Kobe tenía 18 años, un trabajo de verano en una obra belga y poca idea de que iba a toparse con un tesoro. En Sint-Gillis-Dendermonde, a media hora de Bruselas, su misión era abrir zanjas en una antigua cervecería para instalar tuberías. Entre los escombros aparecieron las primeras monedas. Luego, un lingote de oro. Y después, una cámara tapiada que había guardado el secreto durante décadas.
El botín salió a la luz mientras excavaban bajo la vieja fábrica. Alguien metió el oro en una bolsa y lo ocultó a conciencia dentro de una pared de ladrillos. No fue un despiste: fue un escondite pensado. Los trabajadores dejaron marcas y arañazos en algunos lingotes antes de darse cuenta de lo que estaban agujereando.
No era una simple cañería: era una pared llena de oro
Cuando el jefe de policía Patrick Feys recibió el aviso, creyó que era una broma. No lo era. Cuatro personas contaron cada pieza bajo cámara y el alijo acabó trasladado a una instalación federal de Bruselas. En total: nueve millones de euros en oro detrás de una pared de ladrillos. Hablamos de 49 lingotes y más de 4.000 monedas, pepitas y otras piezas.
Una cervecera que guardaba un secreto desde 1899
La cervecería llevaba allí desde 1899. Théophile Van Assche levantó el negocio y su villa aún conserva las iniciales 'VA' en las puertas de hierro. Sus tres hijos continuaron con la fábrica hasta 1970. Ninguno se casó ni dejó descendientes directos conocidos. Y aquí viene el detalle: al menos uno de los lingotes lleva un sello que lo fecha en los años 60. Para el antiguo alcalde de Dendermonde, Piet Buyse, tiene sentido que una familia adinerada convirtiera su patrimonio en oro y lo escondiera en su propia casa.
Ni los obreros ni los dueños actuales sabían lo que había al otro lado del ladrillo. El escondite estaba dentro de una pequeña estancia bajo la antigua residencia del propietario de la fábrica. No se trataba de un montón de piezas revueltas: el oro estaba empaquetado y colocado para no aparecer.
El botín no estaba olvidado en un sótano. Estaba escondido a propósito, esperando un dueño que nunca volvió a buscarlo.
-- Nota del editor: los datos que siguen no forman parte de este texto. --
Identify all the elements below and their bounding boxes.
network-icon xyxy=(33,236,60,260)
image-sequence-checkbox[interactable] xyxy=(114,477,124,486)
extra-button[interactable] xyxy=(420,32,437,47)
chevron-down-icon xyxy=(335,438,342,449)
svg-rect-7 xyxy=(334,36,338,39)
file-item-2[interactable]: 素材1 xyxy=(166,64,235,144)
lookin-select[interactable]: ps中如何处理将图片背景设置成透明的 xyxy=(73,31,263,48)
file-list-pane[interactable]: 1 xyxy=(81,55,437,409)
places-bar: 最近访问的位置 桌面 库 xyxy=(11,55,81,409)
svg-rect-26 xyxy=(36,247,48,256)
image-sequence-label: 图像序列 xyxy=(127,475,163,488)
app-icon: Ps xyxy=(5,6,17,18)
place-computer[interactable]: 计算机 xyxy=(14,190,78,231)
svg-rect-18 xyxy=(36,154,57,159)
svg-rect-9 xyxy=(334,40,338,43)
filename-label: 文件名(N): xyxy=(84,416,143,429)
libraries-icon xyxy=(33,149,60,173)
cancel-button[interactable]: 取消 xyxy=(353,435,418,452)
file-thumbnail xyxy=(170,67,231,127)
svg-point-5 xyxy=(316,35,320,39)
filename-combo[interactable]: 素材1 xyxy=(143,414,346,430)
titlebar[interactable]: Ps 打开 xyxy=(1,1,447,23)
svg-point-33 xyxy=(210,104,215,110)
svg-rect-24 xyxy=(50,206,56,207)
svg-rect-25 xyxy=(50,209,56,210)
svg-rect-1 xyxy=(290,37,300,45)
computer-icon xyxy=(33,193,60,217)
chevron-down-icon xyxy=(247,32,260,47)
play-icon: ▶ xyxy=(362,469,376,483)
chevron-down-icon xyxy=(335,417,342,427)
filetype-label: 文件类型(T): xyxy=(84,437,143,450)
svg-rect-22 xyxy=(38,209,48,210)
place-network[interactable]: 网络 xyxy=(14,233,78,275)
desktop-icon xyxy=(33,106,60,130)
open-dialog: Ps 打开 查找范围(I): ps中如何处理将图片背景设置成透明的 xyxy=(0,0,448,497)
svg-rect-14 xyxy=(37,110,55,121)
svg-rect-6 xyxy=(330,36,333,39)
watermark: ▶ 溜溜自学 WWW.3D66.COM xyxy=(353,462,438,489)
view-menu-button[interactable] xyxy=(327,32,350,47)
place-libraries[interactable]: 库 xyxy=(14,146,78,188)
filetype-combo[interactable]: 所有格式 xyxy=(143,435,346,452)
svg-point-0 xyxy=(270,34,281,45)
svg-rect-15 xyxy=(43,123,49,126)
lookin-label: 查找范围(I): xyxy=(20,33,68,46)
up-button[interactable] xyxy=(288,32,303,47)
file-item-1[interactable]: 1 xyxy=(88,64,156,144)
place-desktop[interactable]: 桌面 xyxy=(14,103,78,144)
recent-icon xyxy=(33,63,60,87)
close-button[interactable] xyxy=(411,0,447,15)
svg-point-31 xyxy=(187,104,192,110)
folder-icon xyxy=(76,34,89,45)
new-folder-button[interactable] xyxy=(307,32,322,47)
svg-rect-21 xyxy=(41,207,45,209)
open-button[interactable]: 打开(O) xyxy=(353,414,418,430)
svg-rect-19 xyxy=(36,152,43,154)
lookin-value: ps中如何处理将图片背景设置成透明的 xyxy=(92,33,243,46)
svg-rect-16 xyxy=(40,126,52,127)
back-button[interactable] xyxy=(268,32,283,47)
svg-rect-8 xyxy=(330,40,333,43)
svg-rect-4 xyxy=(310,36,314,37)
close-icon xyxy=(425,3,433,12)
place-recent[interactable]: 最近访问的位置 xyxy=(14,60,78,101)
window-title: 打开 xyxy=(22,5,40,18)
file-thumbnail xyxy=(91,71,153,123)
De quién es un tesoro que nadie llevaba buscando
El edificio siguió una ruta todavía más insólita. En 1982 pasó a un monasterio benedictino que lo usó como alojamiento de transición para personas que salían de prisión. Después lo heredó CAW Oost-Vlaanderen, una organización que trabaja con personas sin hogar, víctimas de abusos e inmigrantes. Los obreros estaban vaciando el inmueble para levantar oficinas y viviendas sociales justo cuando perforaron la pared equivocada.
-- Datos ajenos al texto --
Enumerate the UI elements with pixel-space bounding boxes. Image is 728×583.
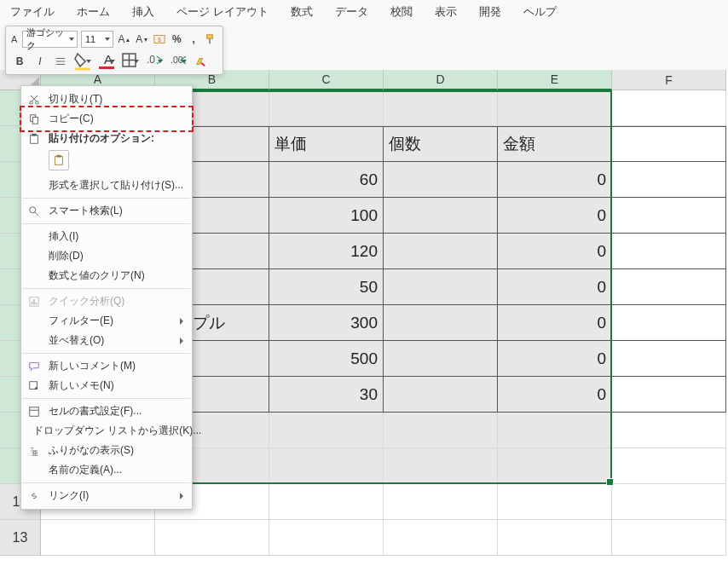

Encontrar un tesoro no equivale a quedárselo. La ley belga obliga a esperar cinco años para que aparezcan herederos o posibles dueños. La Fiscalía investiga si el oro tiene origen delictivo. Mientras tanto, al menos tres personas ya han asegurado tener vínculos con la vieja fortuna familiar. La constructora, la propietaria y los trabajadores también podrían reclamar.
La ironía final: CAW estaba gastando dinero en transformar el edificio para ayudar a personas sin alojamiento cuando sus trabajadores descubrieron que el propio inmueble llevaba décadas guardando una fortuna. Su director, Geert Hillaert, dice que no peleará por el oro si aparece un heredero legítimo, pero si cae en manos de la organización lo destinará a más vivienda para familias sin hogar.
El resumen para vagos (TL;DR)
- 🎯 ¿Qué ha pasado? Unos obreros encontraron 49 lingotes y miles de monedas al perforar una pared en una antigua cervecería belga.
- 🔥 ¿Por qué importa? El tesoro está valorado en unos nueve millones y la ley aún debe decidir quién se lo queda.
- 🤔 ¿Nos afecta o es solo un meme? Es un cuento de verano, pero cualquiera firmaría un turno de obra así.